Le film d’animation pédagogique et poétique n’est pas du goût de Mme Christine Boutin, l’ancienne ministre et présidente du Parti Démocrate Chrétien et élue des Yvelines : Pour cette dernière, l’école primaire n’est pas le lieu pour apprendre la sexualité aux enfants du CM1 et CM2. L’ancienne Ministre a même écrit au Ministre Luc Chatel, en charge de l’Education Nationale.
Dans une lettre ouverte à Luc Chatel, Ministre de l’Education nationale, Christine Boutin s’est dite choquée « devant ce film idéologique qui prive les enfants des repères les plus fondamentaux qu’est la différence des sexes. » Elle a aussi demandé son interdiction de diffusion « au nom du respect de la neutralité de l’Education nationale. »
Encore une polémique classique
Produit par Sébastien Watel, le film encore en cours de tournage narre de manière poétique l’amour entre un poisson-chat et un poisson-lune. Ce projet avait reçu le soutien de nombreuses institutions (ministère de la Jeunesse et des Sports, ministère de l’Éducation, Conseil régional de Bretagne, Conseils généraux du Finistère et des Côtes d’Armor, municipalité de Rennes), ce film pédagogique d’animation prévu pour les élèves des classes de CM1 et CM2 soulève encore une polémique classique entre les conservateurs (Mme Boutin) et les autres. Il s’agit d’un film dont le but est d’« apporter une meilleure représentation des relations amoureuses entre les personnes du même sexe ».
La FCPE par intermédiaire de sa présidente s’est aussi exprimée pour la pédagogie de la sexualité : « Le sexe est partout... dans les livres, dans la télévision et dans le cinéma... » Il est donc normale que l’on apprenne aux enfants de discerner les rapports entre les personnes se déclarant « homosexuelles ».
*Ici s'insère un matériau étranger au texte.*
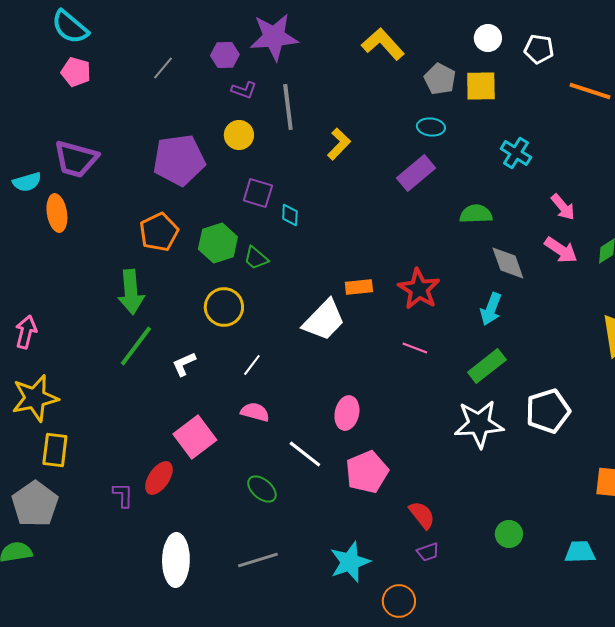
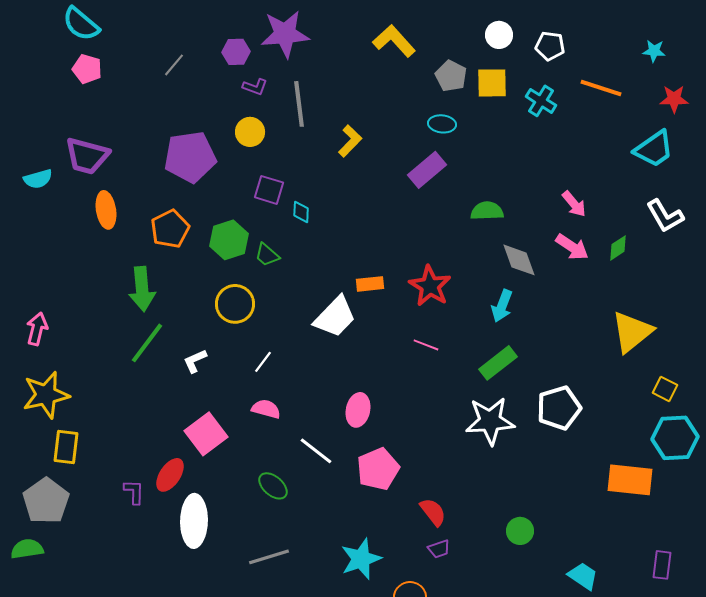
cyan cross: (516, 153) -> (541, 101), moved
orange ellipse: (57, 213) -> (106, 210), moved
cyan trapezoid: (580, 552) -> (583, 576), moved, turned 36
white ellipse: (176, 560) -> (194, 521), moved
Débat idéologique ou le retour de la morale ?
Localement et en amorçant sa campagne électorale pour les régionales de mars 2010, Eddie Aït, Maire et Conseiller régional, s’insurge contre la prise de position de Christine Boutin.

En réaction aux propos et au positionnement de Christine Boutin concernant ce film, Eddie Aït - Maire de Carrières-sous-Poissy, Secrétaire national du Parti Radical de Gauche engagé sur les questions LGBT et Conseiller régional d’Ile-de-France depuis 2004 (5e sur la liste « Jean-Paul Huchon 2010 » aux élections régionales) - entend dénoncer et condamner « le retour moral » portée par l’ancienne Ministre. Déjà, à l’occasion du débat sur le PACS, Eddie Aït s’était fortement opposé à Christine Boutin, « figure emblématique de la droite conservatrice ».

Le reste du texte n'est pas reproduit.